My first novel, Hot Gossip (1994), was a satire based on my experiences working on Nigel Dempster's diary column, and was followed by a sequel, Idol Chatter (1995). The Moonbathers, a black comedy, followed in 1998. 
Hot Gossip Idol Chatter The Moonbathers The Art of Falling Songs of Blue and Gold The Lantern The Sea Garden 300 Days of Sun 

The Art of Falling was a complete change of direction, which took five years to research and write. But trying to get it published was like starting from scratch again. In the end, after many false dawns and disappointments, I published it myself under the Stamp Publishing imprint in September 2003. Almost immediately it became clear that the novel had struck a chord with booksellers and reading groups around my home in Kent.
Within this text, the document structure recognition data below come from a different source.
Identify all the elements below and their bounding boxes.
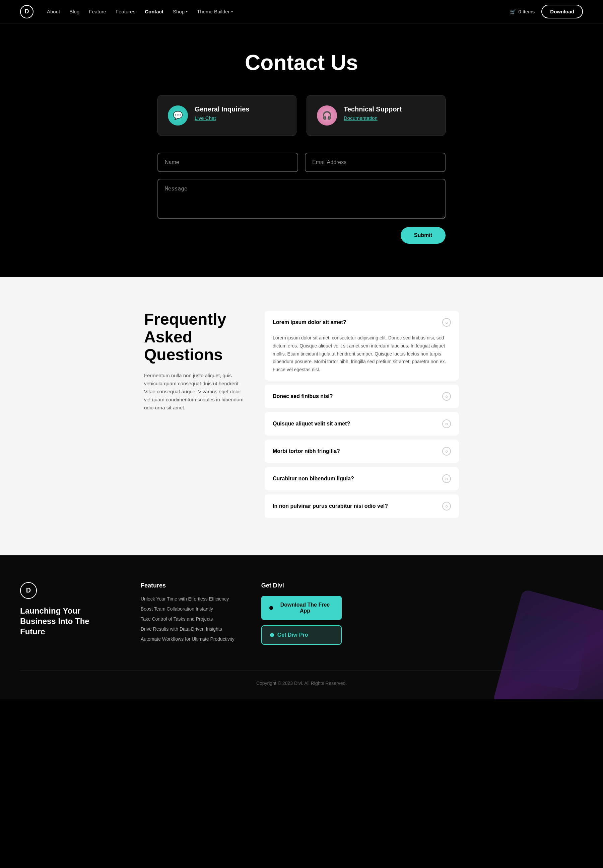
footer-feature-link-1[interactable]: Unlock Your Time with Effortless Efficie… <box>141 596 229 601</box>
cart-area[interactable]: 🛒 0 Items <box>510 9 535 15</box>
faq-section: Frequently Asked Questions Fermentum nul… <box>0 277 603 555</box>
download-free-app-button[interactable]: Download The Free App <box>261 596 342 620</box>
faq-item-3: Quisque aliquet velit sit amet? ○ <box>264 412 459 435</box>
faq-icon-5: ○ <box>442 474 451 483</box>
support-icon: 🎧 <box>317 105 337 125</box>
documentation-link[interactable]: Documentation <box>344 115 377 121</box>
contact-card-inquiries: 💬 General Inquiries Live Chat <box>158 95 297 136</box>
footer-decoration-2 <box>510 614 588 691</box>
nav-blog[interactable]: Blog <box>70 9 79 14</box>
get-pro-btn-label: Get Divi Pro <box>277 632 308 638</box>
faq-icon-3: ○ <box>442 419 451 428</box>
faq-item-5: Curabitur non bibendum ligula? ○ <box>264 467 459 490</box>
faq-left: Frequently Asked Questions Fermentum nul… <box>144 311 244 412</box>
form-row-top <box>158 153 445 172</box>
download-button[interactable]: Download <box>541 5 583 19</box>
theme-chevron-icon: ▾ <box>231 10 233 13</box>
pro-dot-icon <box>270 633 274 637</box>
footer-feature-link-2[interactable]: Boost Team Collaboration Instantly <box>141 606 213 612</box>
nav-contact[interactable]: Contact <box>145 9 164 14</box>
inquiries-title: General Inquiries <box>195 105 249 113</box>
footer-logo-letter: D <box>26 586 31 594</box>
faq-right: Lorem ipsum dolor sit amet? ○ Lorem ipsu… <box>264 311 459 522</box>
nav-shop[interactable]: Shop ▾ <box>173 9 188 14</box>
faq-body-1: Lorem ipsum dolor sit amet, consectetur … <box>264 334 459 381</box>
footer-logo[interactable]: D <box>20 582 37 599</box>
name-input[interactable] <box>158 153 298 172</box>
faq-question-2: Donec sed finibus nisi? <box>273 393 333 399</box>
footer-tagline: Launching Your Business Into The Future <box>20 606 114 637</box>
email-input[interactable] <box>305 153 445 172</box>
message-input[interactable] <box>158 179 445 219</box>
faq-icon-1: ○ <box>442 318 451 327</box>
get-divi-pro-button[interactable]: Get Divi Pro <box>261 625 342 645</box>
contact-cards: 💬 General Inquiries Live Chat 🎧 Technica… <box>158 95 445 136</box>
page-title: Contact Us <box>20 50 583 75</box>
nav-features[interactable]: Features <box>116 9 135 14</box>
footer-feature-link-4[interactable]: Drive Results with Data-Driven Insights <box>141 626 222 632</box>
faq-question-3: Quisque aliquet velit sit amet? <box>273 421 350 427</box>
faq-icon-4: ○ <box>442 447 451 456</box>
download-dot-icon <box>269 606 273 610</box>
download-btn-label: Download The Free App <box>277 602 334 614</box>
faq-header-6[interactable]: In non pulvinar purus curabitur nisi odi… <box>264 495 459 518</box>
copyright-text: Copyright © 2023 Divi. All Rights Reserv… <box>256 680 347 686</box>
cart-label: 0 Items <box>518 9 535 14</box>
faq-header-4[interactable]: Morbi tortor nibh fringilla? ○ <box>264 439 459 463</box>
navbar-links: About Blog Feature Features Contact Shop… <box>47 9 510 14</box>
faq-question-5: Curabitur non bibendum ligula? <box>273 476 354 482</box>
inquiries-info: General Inquiries Live Chat <box>195 105 249 121</box>
shop-chevron-icon: ▾ <box>186 10 188 13</box>
footer-feature-link-5[interactable]: Automate Workflows for Ultimate Producti… <box>141 636 235 642</box>
navbar: D About Blog Feature Features Contact Sh… <box>0 0 603 23</box>
cart-icon: 🛒 <box>510 9 516 15</box>
faq-header-2[interactable]: Donec sed finibus nisi? ○ <box>264 385 459 408</box>
faq-description: Fermentum nulla non justo aliquet, quis … <box>144 372 244 412</box>
contact-hero: Contact Us 💬 General Inquiries Live Chat… <box>0 23 603 277</box>
contact-form: Submit <box>158 153 445 244</box>
faq-header-1[interactable]: Lorem ipsum dolor sit amet? ○ <box>264 311 459 334</box>
faq-icon-6: ○ <box>442 502 451 510</box>
footer-features-col: Features Unlock Your Time with Effortles… <box>141 582 235 650</box>
footer-feature-link-3[interactable]: Take Control of Tasks and Projects <box>141 616 213 621</box>
contact-card-support: 🎧 Technical Support Documentation <box>306 95 445 136</box>
live-chat-link[interactable]: Live Chat <box>195 115 216 121</box>
faq-icon-2: ○ <box>442 392 451 401</box>
faq-header-3[interactable]: Quisque aliquet velit sit amet? ○ <box>264 412 459 435</box>
nav-theme-builder[interactable]: Theme Builder ▾ <box>197 9 233 14</box>
faq-item-4: Morbi tortor nibh fringilla? ○ <box>264 439 459 463</box>
inquiries-icon: 💬 <box>168 105 188 125</box>
faq-question-1: Lorem ipsum dolor sit amet? <box>273 319 346 325</box>
footer-features-heading: Features <box>141 582 235 589</box>
support-title: Technical Support <box>344 105 402 113</box>
nav-feature[interactable]: Feature <box>89 9 106 14</box>
footer-brand: D Launching Your Business Into The Futur… <box>20 582 114 650</box>
faq-item-6: In non pulvinar purus curabitur nisi odi… <box>264 495 459 518</box>
footer-features-list: Unlock Your Time with Effortless Efficie… <box>141 596 235 642</box>
footer-top: D Launching Your Business Into The Futur… <box>20 582 583 650</box>
footer-get-divi-heading: Get Divi <box>261 582 583 589</box>
support-info: Technical Support Documentation <box>344 105 402 121</box>
navbar-logo[interactable]: D <box>20 5 34 19</box>
nav-about[interactable]: About <box>47 9 60 14</box>
faq-question-6: In non pulvinar purus curabitur nisi odi… <box>273 503 388 509</box>
faq-heading: Frequently Asked Questions <box>144 311 244 364</box>
submit-button[interactable]: Submit <box>400 227 445 244</box>
faq-item-2: Donec sed finibus nisi? ○ <box>264 385 459 408</box>
faq-header-5[interactable]: Curabitur non bibendum ligula? ○ <box>264 467 459 490</box>
footer: D Launching Your Business Into The Futur… <box>0 555 603 699</box>
faq-question-4: Morbi tortor nibh fringilla? <box>273 448 340 454</box>
logo-letter: D <box>25 8 29 15</box>
faq-item-1: Lorem ipsum dolor sit amet? ○ Lorem ipsu… <box>264 311 459 381</box>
Ottakar's liked it enough to recommend it to their stores nationwide, and the rights were sold to Random House. The Art of Falling was republished by Arrow in July 2005 and chosen as one of the books for the WHSmith Fresh Talent promotion that summer. It went on to sell more than all my previous books put together! 

Songs of Blue and Gold (2008) was in a similar style: a story that grew out of a book trail that began with the writer Lawrence Durrell and Corfu, my insatiable curiosity about past events and a love for the warmer shores and colours of southern Europe.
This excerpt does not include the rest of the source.